Dataset entries

○ ○ ○ ○

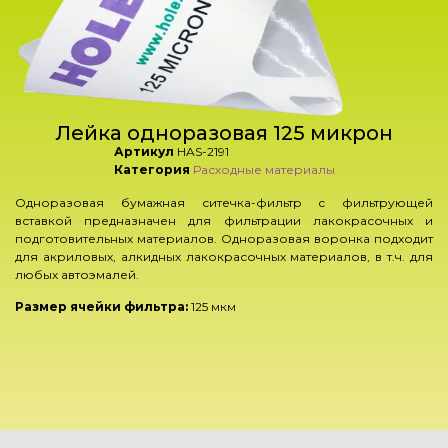
Лейка одноразовая 125 микрон
Артикул
HAS-2191
Категория
Расходные материалы
Одноразовая бумажная ситечка-фильтр с фильтрующей
вставкой предназначен для фильтрации лакокрасочных и
подготовительных материалов. Одноразовая воронка подходит
для акриловых, алкидных лакокрасочных материалов, в т.ч. для
любых автоэмалей.
Размер ячейки фильтра:
125 мкм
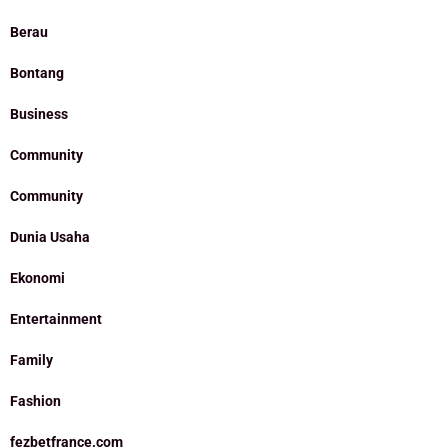
Berau
Bontang
Business
Community
Community
Dunia Usaha
Ekonomi
Entertainment
Family
Fashion
fezbetfrance.com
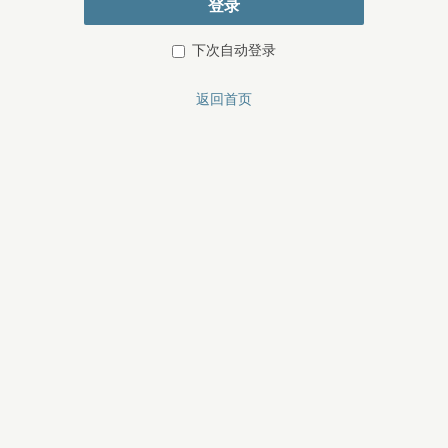
登录
下次自动登录
返回首页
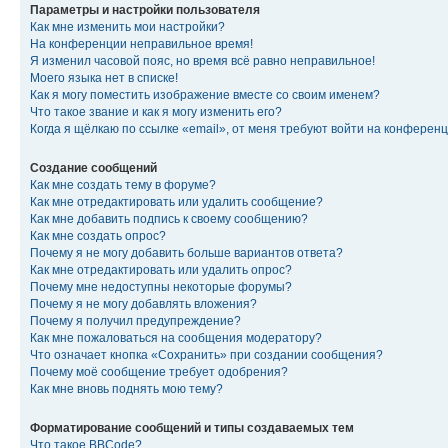
Параметры и настройки пользователя
Как мне изменить мои настройки?
На конференции неправильное время!
Я изменил часовой пояс, но время всё равно неправильное!
Моего языка нет в списке!
Как я могу поместить изображение вместе со своим именем?
Что такое звание и как я могу изменить его?
Когда я щёлкаю по ссылке «email», от меня требуют войти на конферен
Создание сообщений
Как мне создать тему в форуме?
Как мне отредактировать или удалить сообщение?
Как мне добавить подпись к своему сообщению?
Как мне создать опрос?
Почему я не могу добавить больше вариантов ответа?
Как мне отредактировать или удалить опрос?
Почему мне недоступны некоторые форумы?
Почему я не могу добавлять вложения?
Почему я получил предупреждение?
Как мне пожаловаться на сообщения модератору?
Что означает кнопка «Сохранить» при создании сообщения?
Почему моё сообщение требует одобрения?
Как мне вновь поднять мою тему?
Форматирование сообщений и типы создаваемых тем
Что такое BBCode?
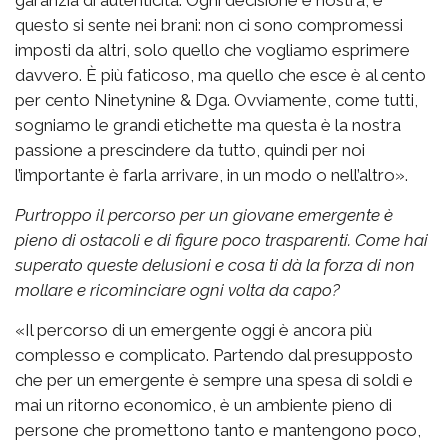
questo si sente nei brani: non ci sono compromessi
imposti da altri, solo quello che vogliamo esprimere
davvero. È più faticoso, ma quello che esce è al cento
per cento Ninetynine & Dga. Ovviamente, come tutti,
sogniamo le grandi etichette ma questa è la nostra
passione a prescindere da tutto, quindi per noi
l’importante è farla arrivare, in un modo o nell’altro».
Purtroppo il percorso per un giovane emergente è
pieno di ostacoli e di figure poco trasparenti. Come hai
superato queste delusioni e cosa ti dà la forza di non
mollare e ricominciare ogni volta da capo?
«Il percorso di un emergente oggi è ancora più
complesso e complicato. Partendo dal presupposto
che per un emergente è sempre una spesa di soldi e
mai un ritorno economico, è un ambiente pieno di
persone che promettono tanto e mantengono poco,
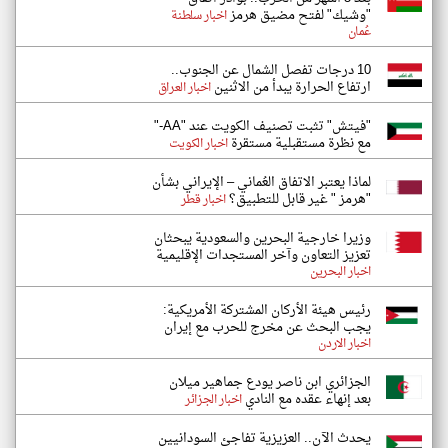
"وشيك" لفتح مضيق هرمز
اخبار سلطنة
عُمان
10 درجات تفصل الشمال عن الجنوب..
ارتفاع الحرارة يبدأ من الاثنين
اخبار العراق
"فيتش" تثبت تصنيف الكويت عند "AA-"
مع نظرة مستقبلية مستقرة
اخبار الكويت
لماذا يعتبر الاتفاق العُماني – الإيراني بشأن
"هرمز " غير قابل للتطبيق؟
اخبار قطر
وزيرا خارجية البحرين والسعودية يبحثان
تعزيز التعاون وآخر المستجدات الإقليمية
اخبار البحرين
رئيس هيئة الأركان المشتركة الأمريكية:
يجب البحث عن مخرج للحرب مع إيران
اخبار الاردن
الجزائري ابن ناصر يودع جماهير ميلان
بعد إنهاء عقده مع النادي
اخبار الجزائر
يحدث الآن.. العزيزية تفاجئ السودانيين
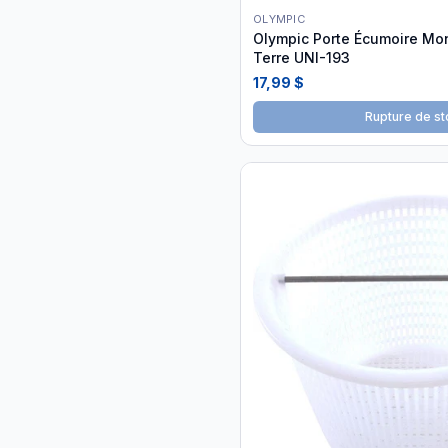
OLYMPIC
Olympic Porte Écumoire Mo
Terre UNI-193
17,99 $
Rupture de st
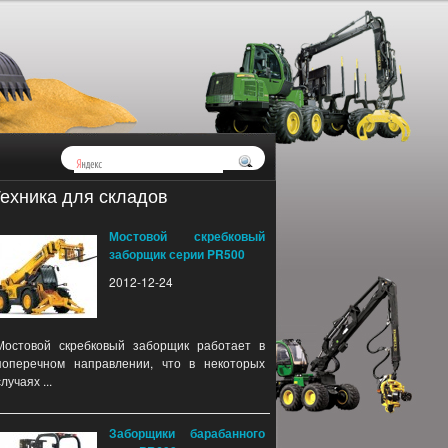
ехника для складов
Мостовой скребковый
заборщик серии PR500
2012-12-24
Мостовой скребковый заборщик работает в
поперечном направлении, что в некоторых
случаях ...
Заборщики барабанного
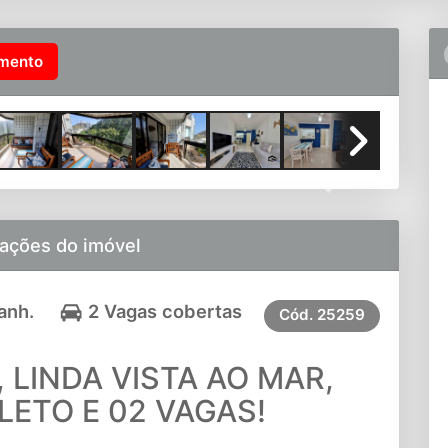
imento
Next
ações do imóvel
anh.
2 Vagas cobertas
Cód.
25259
 LINDA VISTA AO MAR,
ETO E 02 VAGAS!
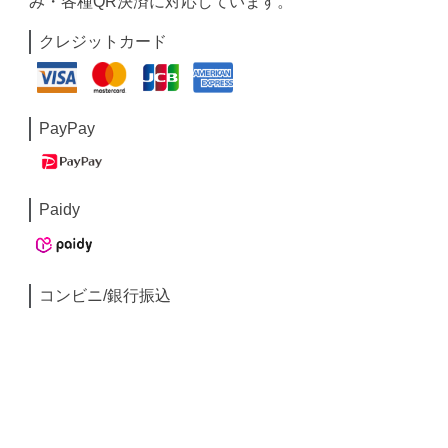
み・各種QR決済に対応しています。
クレジットカード
PayPay
Paidy
コンビニ/銀行振込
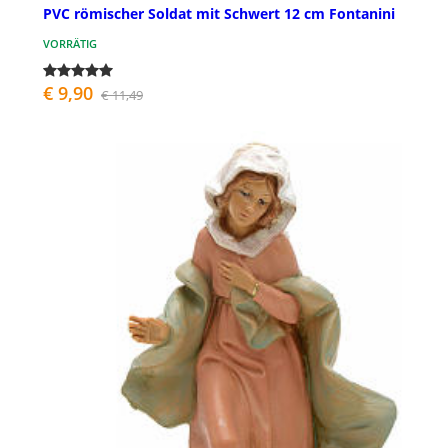
PVC römischer Soldat mit Schwert 12 cm Fontanini
VORRÄTIG
€ 9,90
€ 11,49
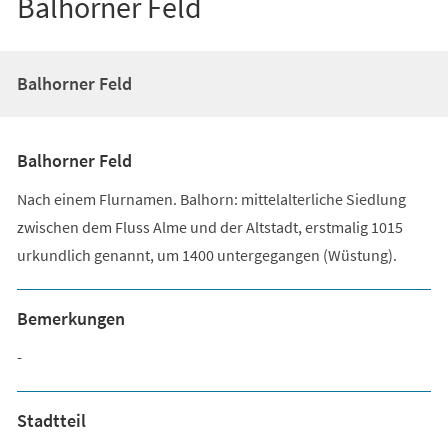
Balhorner Feld
Balhorner Feld
Balhorner Feld
Nach einem Flurnamen. Balhorn: mittelalterliche Siedlung
zwischen dem Fluss Alme und der Altstadt, erstmalig 1015
urkundlich genannt, um 1400 untergegangen (Wüstung).
Bemerkungen
-
Stadtteil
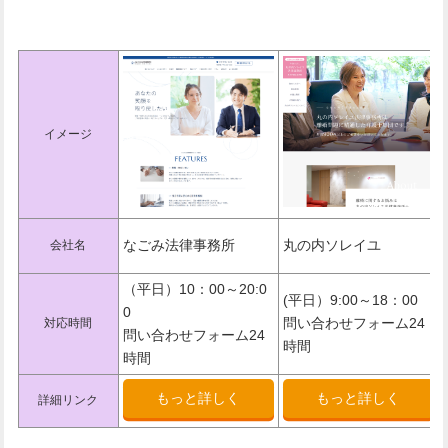
イメージ
なごみ法律事務所
丸の内ソレイユ
会社名
（平日）10：00～20:0
(平日）9:00～18：00
0
問い合わせフォーム24
対応時間
問い合わせフォーム24
時間
時間
もっと詳しく
もっと詳しく
詳細リンク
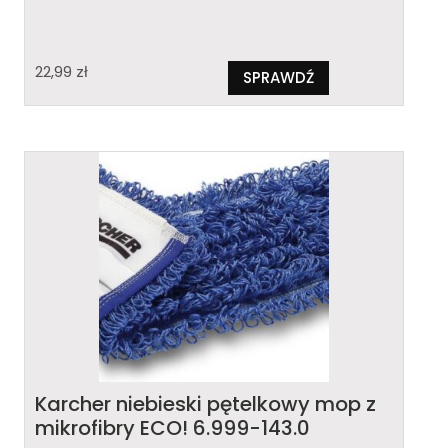
22,99
zł
SPRAWDŹ
Karcher niebieski pętelkowy mop z
mikrofibry ECO! 6.999-143.0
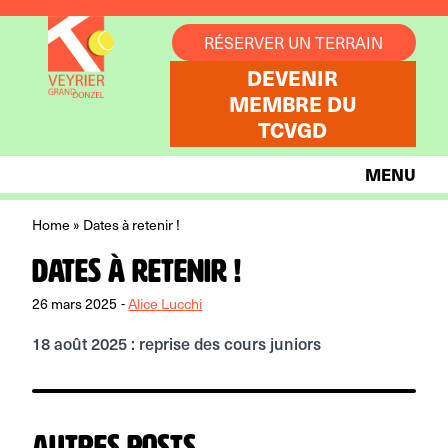
Aller au contenu
RÉSERVER UN TERRAIN
DEVENIR
MEMBRE DU
TCVGD
MENU
Home
»
Dates à retenir !
Dates à retenir !
26 mars 2025
-
Alice Lucchi
18 août 2025 : reprise des cours juniors
Autres posts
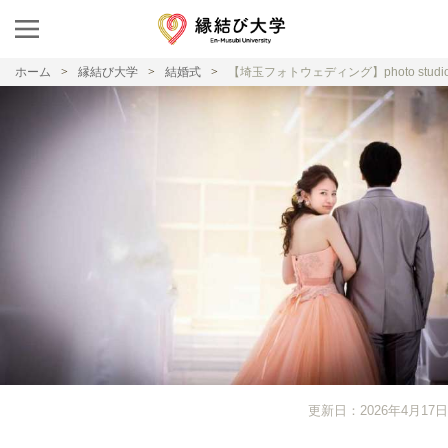
ホーム
縁結び大学
結婚式
【埼玉フォトウェディング】photo stu
更新日：2026年4月17日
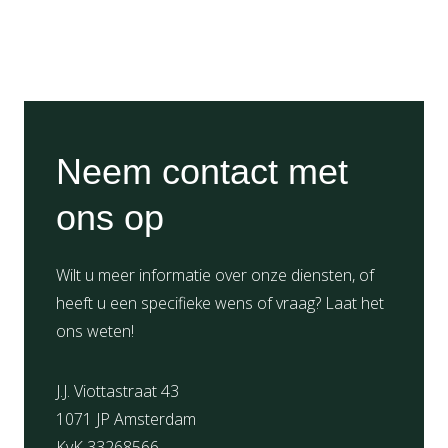
Neem contact met
ons op
Wilt u meer informatie over onze diensten, of
heeft u een specifieke wens of vraag? Laat het
ons weten!
J.J. Viottastraat 43
1071 JP Amsterdam
KvK 33268566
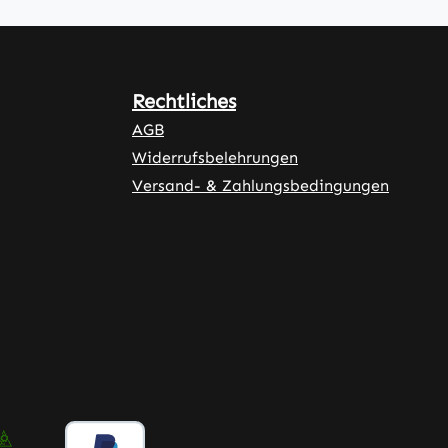
Rechtliches
AGB
Widerrufsbelehrungen
Versand- & Zahlungsbedingungen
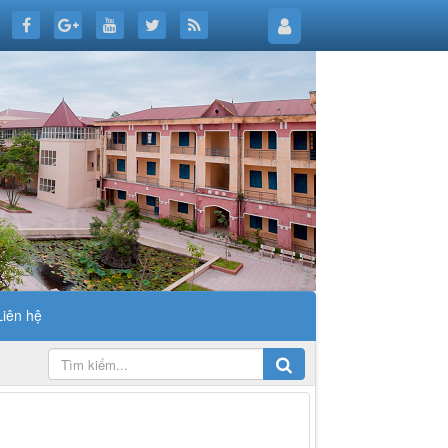
Liên hệ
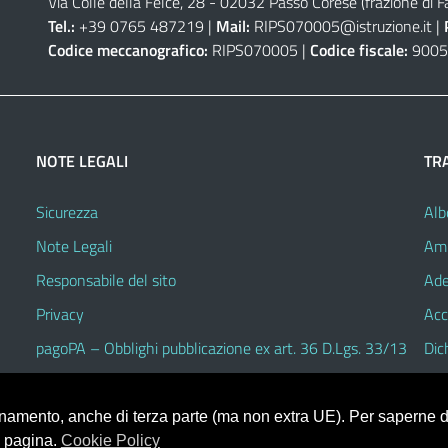
Via Colle della Felce, 28 - 02032 Passo Corese (frazione di Fa
Tel.:
+39 0765 487219 |
Mail:
RIPS070005@istruzione.it
|
Codice meccanografico:
RIPS070005 |
Codice fiscale:
9005
NOTE LEGALI
TR
Sicurezza
Alb
Note Legali
Amm
Responsabile del sito
Ade
Privacy
Acc
pagoPA – Obblighi pubblicazione ex art. 36 D.Lgs. 33/13
Dic
ionamento, anche di terza parte (ma non extra UE). Per saperne di
a pagina.
Cookie Policy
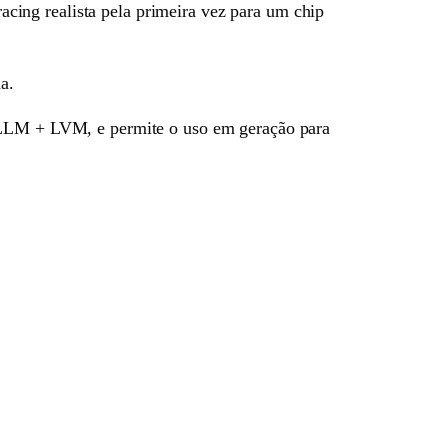
tracing realista pela primeira vez para um chip
a.
s LLM + LVM, e permite o uso em geração para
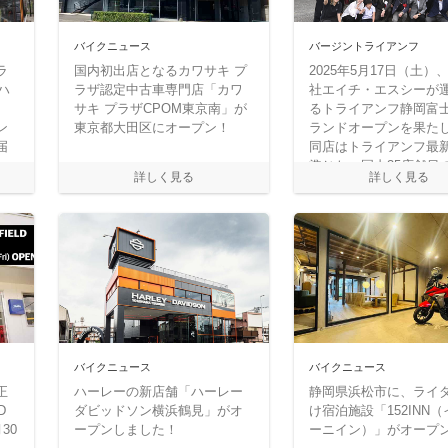
バイクニュース
バージントライアンフ
ラ
国内初出店となるカワサキ プ
2025年5月17日（土）
ハ
ラザ認定中古車専門店「カワ
社エイチ・エスシーが
サキ プラザCPOM東京南」が
るトライアンフ静岡富
ン
東京都大田区にオープン！
ランドオープンを果た
届
同店はトライアンフ最新
準じた、国内35店舗目
イアンフ正規販売店と
静岡県富士市への待望
となる。
バイクニュース
バイクニュース
正
ハーレーの新店舗「ハーレー
静岡県浜松市に、ライ
D
ダビッドソン横浜鶴見」がオ
け宿泊施設「152INN
30
ープンしました！
ーニイン）」がオープ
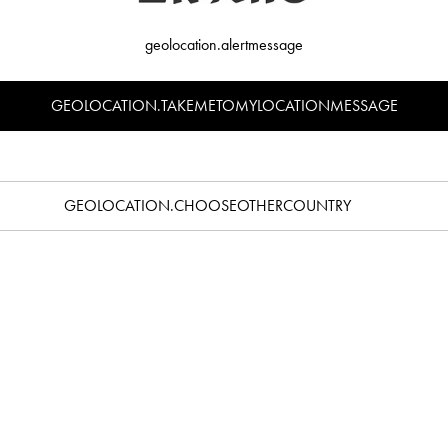
geolocation.alertmessage
GEOLOCATION.TAKEMETOMYLOCATIONMESSAGE
arque de design suédoise fondée par Linda Sätterström à Stockholm en 2005, p
idien pour bébé qui allient design et fonctionnalité. Depuis, le projet de br
vants pour bébé que l’on retrouve partout dans le monde. L’ambition d’Elodie 
GEOLOCATION.CHOOSEOTHERCOUNTRY
acants
tuellement aucun poste vacant, mais vous pouvez toujours nous contacter à
w
Suivez-nous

○ ○ ○ ○

*WHAT THE TASK ASKS*
All records above must be copied exactly, though the pictures they hold are to be left out.

*RESULT OF THIS TASK*
Лейка одноразовая 125 микрон
Артикул
HAS-2191
Категория
Расходные материалы
Одноразовая бумажная ситечка-фильтр с фильтрующей
вставкой предназначен для фильтрации лакокрасочных и
подготовительных материалов. Одноразовая воронка подходит
для акриловых, алкидных лакокрасочных материалов, в т.ч. для
любых автоэмалей.
Размер ячейки фильтра:
125 мкм
Berau
Bontang
Business
Community
Community
Dunia Usaha
Ekonomi
Entertainment
Family
Fashion
fezbetfrance.com
登录
下次自动登录
返回首页
Параметры и настройки пользователя
Как мне изменить мои настройки?
На конференции неправильное время!
Я изменил часовой пояс, но время всё равно неправильное!
Моего языка нет в списке!
Как я могу поместить изображение вместе со своим именем?
Что такое звание и как я могу изменить его?
Когда я щёлкаю по ссылке «email», от меня требуют войти на конферен
Создание сообщений
Как мне создать тему в форуме?
Как мне отредактировать или удалить сообщение?
Как мне добавить подпись к своему сообщению?
Как мне создать опрос?
Почему я не могу добавить больше вариантов ответа?
Как мне отредактировать или удалить опрос?
Почему мне недоступны некоторые форумы?
Почему я не могу добавлять вложения?
Почему я получил предупреждение?
Как мне пожаловаться на сообщения модератору?
Что означает кнопка «Сохранить» при создании сообщения?
Почему моё сообщение требует одобрения?
Как мне вновь поднять мою тему?
Форматирование сообщений и типы создаваемых тем
Что такое BBCode?
questo si sente nei brani: non ci sono compromessi
imposti da altri, solo quello che vogliamo esprimere
davvero. È più faticoso, ma quello che esce è al cento
per cento Ninetynine & Dga. Ovviamente, come tutti,
sogniamo le grandi etichette ma questa è la nostra
passione a prescindere da tutto, quindi per noi
l’importante è farla arrivare, in un modo o nell’altro».
Purtroppo il percorso per un giovane emergente è
pieno di ostacoli e di figure poco trasparenti. Come hai
superato queste delusioni e cosa ti dà la forza di non
mollare e ricominciare ogni volta da capo?
«Il percorso di un emergente oggi è ancora più
complesso e complicato. Partendo dal presupposto
che per un emergente è sempre una spesa di soldi e
mai un ritorno economico, è un ambiente pieno di
persone che promettono tanto e mantengono poco,
"وشيك" لفتح مضيق هرمز
اخبار سلطنة
عُمان
10 درجات تفصل الشمال عن الجنوب..
ارتفاع الحرارة يبدأ من الاثنين
اخبار العراق
"فيتش" تثبت تصنيف الكويت عند "AA-"
مع نظرة مستقبلية مستقرة
اخبار الكويت
لماذا يعتبر الاتفاق العُماني – الإيراني بشأن
"هرمز " غير قابل للتطبيق؟
اخبار قطر
وزيرا خارجية البحرين والسعودية يبحثان
تعزيز التعاون وآخر المستجدات الإقليمية
اخبار البحرين
رئيس هيئة الأركان المشتركة الأمريكية:
يجب البحث عن مخرج للحرب مع إيران
اخبار الاردن
الجزائري ابن ناصر يودع جماهير ميلان
بعد إنهاء عقده مع النادي
اخبار الجزائر
يحدث الآن.. العزيزية تفاجئ السودانيين
OLYMPIC
Olympic Porte Écumoire Mo
Terre UNI-193
17,99 $
Rupture de st
ехника для складов
Мостовой скребковый
заборщик серии PR500
2012-12-24
Мостовой скребковый заборщик работает в
поперечном направлении, что в некоторых
случаях ...
Заборщики барабанного
imento
Next
ações do imóvel
anh.
2 Vagas cobertas
Cód.
25259
 LINDA VISTA AO MAR,
ETO E 02 VAGAS!
み・各種QR決済に対応しています。
クレジットカード
PayPay
Paidy
コンビニ/銀行振込
PVC römischer Soldat mit Schwert 12 cm Fontanini
VORRÄTIG
€ 9,90
€ 11,49
Balhorner Feld
Balhorner Feld
Balhorner Feld
Nach einem Flurnamen. Balhorn: mittelalterliche Siedlung
zwischen dem Fluss Alme und der Altstadt, erstmalig 1015
urkundlich genannt, um 1400 untergegangen (Wüstung).
Bemerkungen
-
Stadtteil
イメージ
なごみ法律事務所
丸の内ソレイユ
会社名
（平日）10：00～20:0
(平日）9:00～18：00
0
問い合わせフォーム24
対応時間
問い合わせフォーム24
時間
時間
もっと詳しく
もっと詳しく
詳細リンク
22,99
zł
SPRAWDŹ
Karcher niebieski pętelkowy mop z
mikrofibry ECO! 6.999-143.0
Aller au contenu
RÉSERVER UN TERRAIN
DEVENIR
MEMBRE DU
TCVGD
MENU
Home
»
Dates à retenir !
Dates à retenir !
26 mars 2025
-
Alice Lucchi
18 août 2025 : reprise des cours juniors
Autres posts
ホーム
縁結び大学
結婚式
【埼玉フォトウェディング】photo stu
更新日：2026年4月17日
Neem contact met
ons op
Wilt u meer informatie over onze diensten, of
heeft u een specifieke wens of vraag? Laat het
ons weten!
J.J. Viottastraat 43
1071 JP Amsterdam
KvK 33268566
Rechtliches
AGB
Widerrufsbelehrungen
Versand- & Zahlungsbedingungen
Liên hệ
Via Colle della Felce, 28 - 02032 Passo Corese (frazione di Fa
Tel.:
+39 0765 487219 |
Mail:
RIPS070005@istruzione.it
|
Codice meccanografico:
RIPS070005 |
Codice fiscale:
9005
NOTE LEGALI
TR
Sicurezza
Alb
Note Legali
Amm
Responsabile del sito
Ade
Privacy
Acc
pagoPA – Obblighi pubblicazione ex art. 36 D.Lgs. 33/13
Dic
ionamento, anche di terza parte (ma non extra UE). Per saperne di
a pagina.
Cookie Policy
tracing realista pela primeira vez para um chip
a.
s LLM + LVM, e permite o uso em geração para
バイクニュース
バージントライアンフ
ラ
国内初出店となるカワサキ プ
2025年5月17日（土）
ハ
ラザ認定中古車専門店「カワ
社エイチ・エスシーが
サキ プラザCPOM東京南」が
るトライアンフ静岡富
ン
東京都大田区にオープン！
ランドオープンを果た
届
同店はトライアンフ最新
準じた、国内35店舗目
イアンフ正規販売店と
静岡県富士市への待望
となる。
バイクニュース
バイクニュース
正
ハーレーの新店舗「ハーレー
静岡県浜松市に、ライ
D
ダビッドソン横浜鶴見」がオ
け宿泊施設「152INN
30
ープンしました！
ーニイン）」がオープ
geolocation.alertmessage
GEOLOCATION.TAKEMETOMYLOCATIONMESSAGE
arque de design suédoise fondée par Linda Sätterström à Stockholm en 2005, p
idien pour bébé qui allient design et fonctionnalité. Depuis, le projet de br
vants pour bébé que l’on retrouve partout dans le monde. L’ambition d’Elodie 
GEOLOCATION.CHOOSEOTHERCOUNTRY
acants
tuellement aucun poste vacant, mais vous pouvez toujours nous contacter à
w
Suivez-nous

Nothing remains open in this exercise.